----- Exercise materials -----

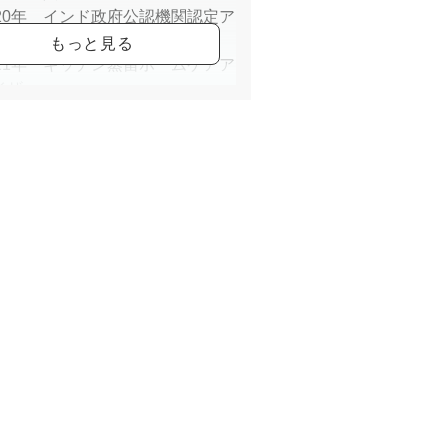
020年 インド政府公認機関認定ア
ルヴェーダセラピスト
021年 キッチン蒸留ホームケアア
イザー
022年 ＩＰＭヘナサポーター
https;//bodycaresalon-
wixsite.com/association
>
グ：<
https://ameblo.jp/thanks-y-
>
スタグラム：
s://www.instagram.com/mari.suzuki.yoga/
>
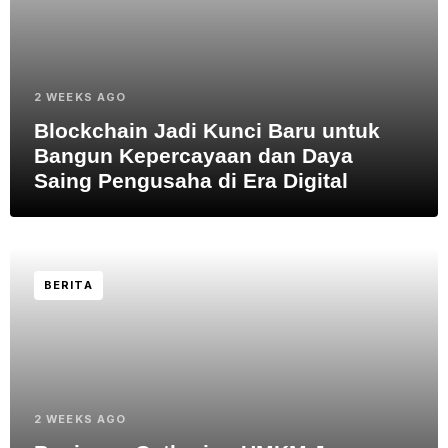
2 WEEKS AGO
Blockchain Jadi Kunci Baru untuk
Bangun Kepercayaan dan Daya
Saing Pengusaha di Era Digital
BERITA
2 WEEKS AGO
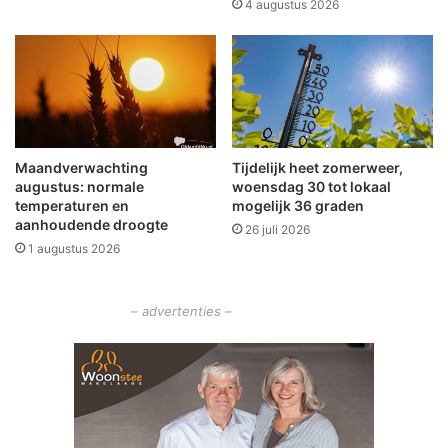
4 augustus 2026
r
S
i
c
n
h
t
e
w
e
e
m
g
d
i
a
Maandverwachting
Tijdelijk heet zomerweer,
n
augustus: normale
woensdag 30 tot lokaal
temperaturen en
mogelijk 36 graden
W
aanhoudende droogte
i
26 juli 2026
n
1 augustus 2026
s
c
– advertenties –
h
o
t
e
n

-----

• What is being asked
Write out exactly the lines beginning with the line that holds "021年 キッチン蒸留ホームケアア" and ending with the final line of the data, both ends included, without the pictures.

• Result of the exercise
021年 キッチン蒸留ホームケアア
イザー
022年 ＩＰＭヘナサポーター
https;//bodycaresalon-
wixsite.com/association
>
グ：<
https://ameblo.jp/thanks-y-
>
スタグラム：
s://www.instagram.com/mari.suzuki.yoga/
>
2 WEEKS AGO
Blockchain Jadi Kunci Baru untuk
Bangun Kepercayaan dan Daya
Saing Pengusaha di Era Digital
BERITA
2 WEEKS AGO
4 augustus 2026
r
S
i
c
n
h
t
e
w
e
e
m
g
d
i
a
Maandverwachting
Tijdelijk heet zomerweer,
n
augustus: normale
woensdag 30 tot lokaal
temperaturen en
mogelijk 36 graden
W
aanhoudende droogte
i
26 juli 2026
n
1 augustus 2026
s
c
– advertenties –
h
o
t
e
n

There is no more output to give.